◆ Task description ◆
The whole listing below must be printed again exactly, images excluded.
━━━━
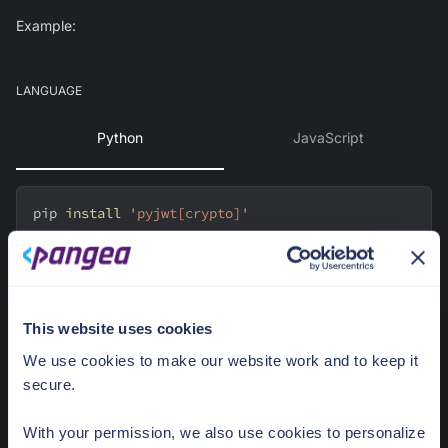
Example:
LANGUAGE
Python
JavaScript
pip 
install
'pyjwt[crypto]'
Use JWKS
This website uses cookies
import
 jwt
from
 jwt 
import
 PyJWKClient
We use cookies to make our website work and to keep it
secure.
token 
=
"eyJhbGciOiJFUzI1NiIsImtpZCI6InB2aV9qZGp5amFudn
With your permission, we also use cookies to personalize
Ztb3hpMnB1N3RtcWFnY3B4enV2bnViZXw1Iiwia3R5IjoiS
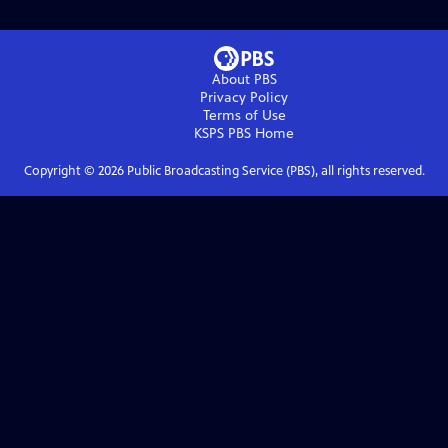
About PBS
Privacy Policy
Terms of Use
KSPS PBS
Home
Copyright ©
2026
Public Broadcasting Service (PBS), all rights reserved.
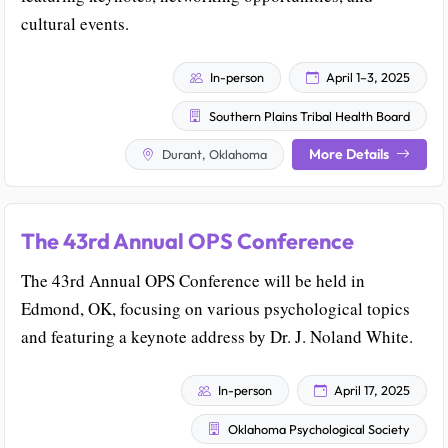
cultural events.
In-person
April 1–3, 2025
Southern Plains Tribal Health Board
More Details
Durant, Oklahoma
The 43rd Annual OPS Conference
The 43rd Annual OPS Conference will be held in
Edmond, OK, focusing on various psychological topics
and featuring a keynote address by Dr. J. Noland White.
In-person
April 17, 2025
Oklahoma Psychological Society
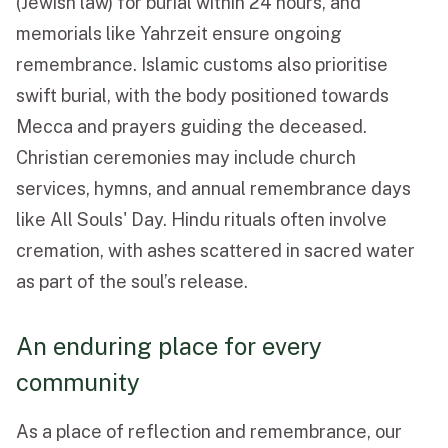
(Jewish law) for burial within 24 hours, and
memorials like Yahrzeit ensure ongoing
remembrance. Islamic customs also prioritise
swift burial, with the body positioned towards
Mecca and prayers guiding the deceased.
Christian ceremonies may include church
services, hymns, and annual remembrance days
like All Souls' Day. Hindu rituals often involve
cremation, with ashes scattered in sacred water
as part of the soul’s release.
An enduring place for every
community
As a place of reflection and remembrance, our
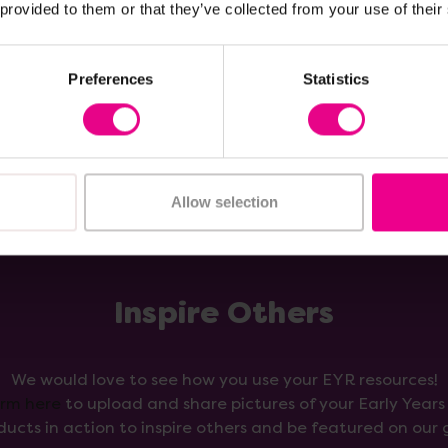
 provided to them or that they’ve collected from your use of their
Add Item
Add Item
Preferences
Statistics
Allow selection
Inspire Others
We would love to see how you use your EYR resources!
orm here
to upload and share pictures of your Early Year
ducts in action to inspire others and be featured on our g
━━━━
◆ Exercise answer ◆
Example:
LANGUAGE
Python
JavaScript
pip 
install
'pyjwt[crypto]'
Use JWKS
This website uses cookies
import
 jwt
from
 jwt 
import
 PyJWKClient
We use cookies to make our website work and to keep it
secure.
token 
=
"eyJhbGciOiJFUzI1NiIsImtpZCI6InB2aV9qZGp5amFudn
With your permission, we also use cookies to personalize
Ztb3hpMnB1N3RtcWFnY3B4enV2bnViZXw1Iiwia3R5IjoiS
About PBS
Privacy Policy
Terms of Use
KSPS PBS
Home
Copyright ©
2026
Public Broadcasting Service (PBS), all rights reserved.
cultural events.
In-person
April 1–3, 2025
Southern Plains Tribal Health Board
More Details
Durant, Oklahoma
The 43rd Annual OPS Conference
The 43rd Annual OPS Conference will be held in
Edmond, OK, focusing on various psychological topics
and featuring a keynote address by Dr. J. Noland White.
In-person
April 17, 2025
Oklahoma Psychological Society
(Jewish law) for burial within 24 hours, and
memorials like Yahrzeit ensure ongoing
remembrance. Islamic customs also prioritise
swift burial, with the body positioned towards
Mecca and prayers guiding the deceased.
Christian ceremonies may include church
services, hymns, and annual remembrance days
like All Souls' Day. Hindu rituals often involve
cremation, with ashes scattered in sacred water
as part of the soul’s release.
An enduring place for every
community
As a place of reflection and remembrance, our
 provided to them or that they’ve collected from your use of their
Add Item
Add Item
Preferences
Statistics
Allow selection
Inspire Others
We would love to see how you use your EYR resources!
orm here
to upload and share pictures of your Early Year
ducts in action to inspire others and be featured on our g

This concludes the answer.